Chapter I.
Schopenhauer points out that Plato and Kant agree in recommending, as the method of all knowledge, obedience to two laws:—that of Homogeneity, and that of Specification. The former bids us, by attention to the points of resemblance and agreement in things, get at their kinds, and combine them into species, and these species again into genera, until we have arrived at the highest concept of all, that which embraces everything. This law being transcendental, or an essential in our faculty of reason, assumes that nature is in [pg 478] harmony with it, an assumption which is expressed in the old rule: Entia præter necessitatem non esse multiplicanda. The law of Specification, on the other hand, is stated by Kant in these words: Entium varietates non temere esse minuendas. That is to say, we must carefully distinguish the species which are united under a genus, and the lower kinds which in their turn are united under these species; taking care not to make a leap, and subsume the lower kinds and individuals under the concept of the genus, since this is always capable of division, but never descends to the object of pure perception. Plato and Kant agree that these laws are transcendental, and that they presuppose that things are in harmony with them.

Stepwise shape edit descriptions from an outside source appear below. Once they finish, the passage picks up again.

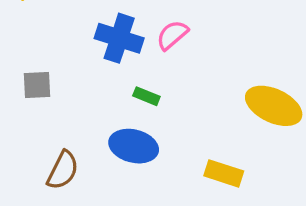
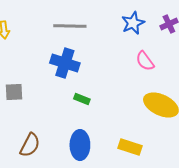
pink semicircle: (172, 35) -> (145, 61), moved, turned -85
blue ellipse: (134, 146) -> (80, 145), moved, turned 76

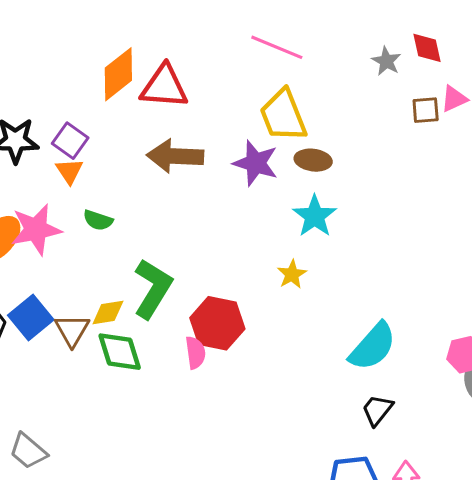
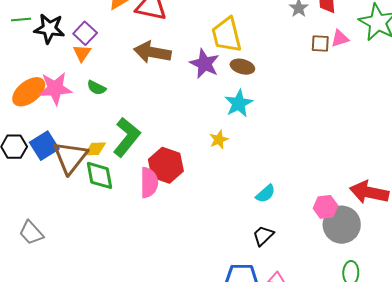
brown triangle: (72, 330) -> (70, 157), size x1.5
cyan semicircle: (373, 347) -> (265, 194), size x0.6
pink semicircle: (195, 353) -> (149, 183), size x1.4

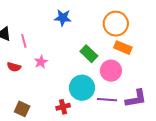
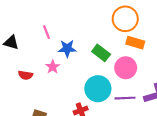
blue star: (63, 18) -> (67, 48), moved
pink line: (24, 41) -> (47, 32), moved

The previous treatment of the principle of sufficient reason, even by Kant, has been a failure, owing to the neglect of the second of these laws. It may well be that we shall find that this principle is the common expression of more than one fundamental principle of knowledge, and that the necessity, to which it refers, is therefore of different kinds. It may be stated in these words: Nihil est sine ratione cur potius sit, quam non sit. This is the general expression for the different forms of the assumption which everywhere justifies that question “Why?” which is the mother of all science.